→ WHAT YOU ARE ASKED TO DO:
Copy every line in the records below that contains the word "pronájmu".
#### DATA
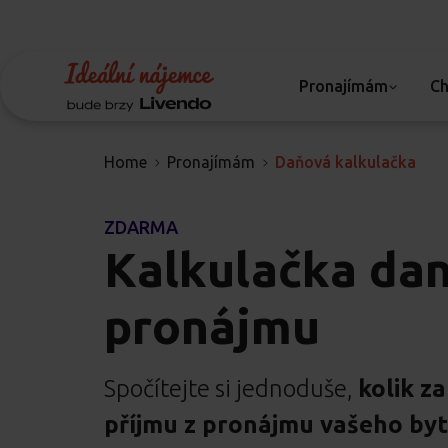
Pronajímám
Ch
Home
Pronajímám
Daňová kalkulačka
ZDARMA
Kalkulačka dan
pronájmu
Spočítejte si jednoduše,
kolik za
příjmu z pronájmu vašeho by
########
→ RESULT FOR THIS EXERCISE:
pronájmu
příjmu z pronájmu vašeho by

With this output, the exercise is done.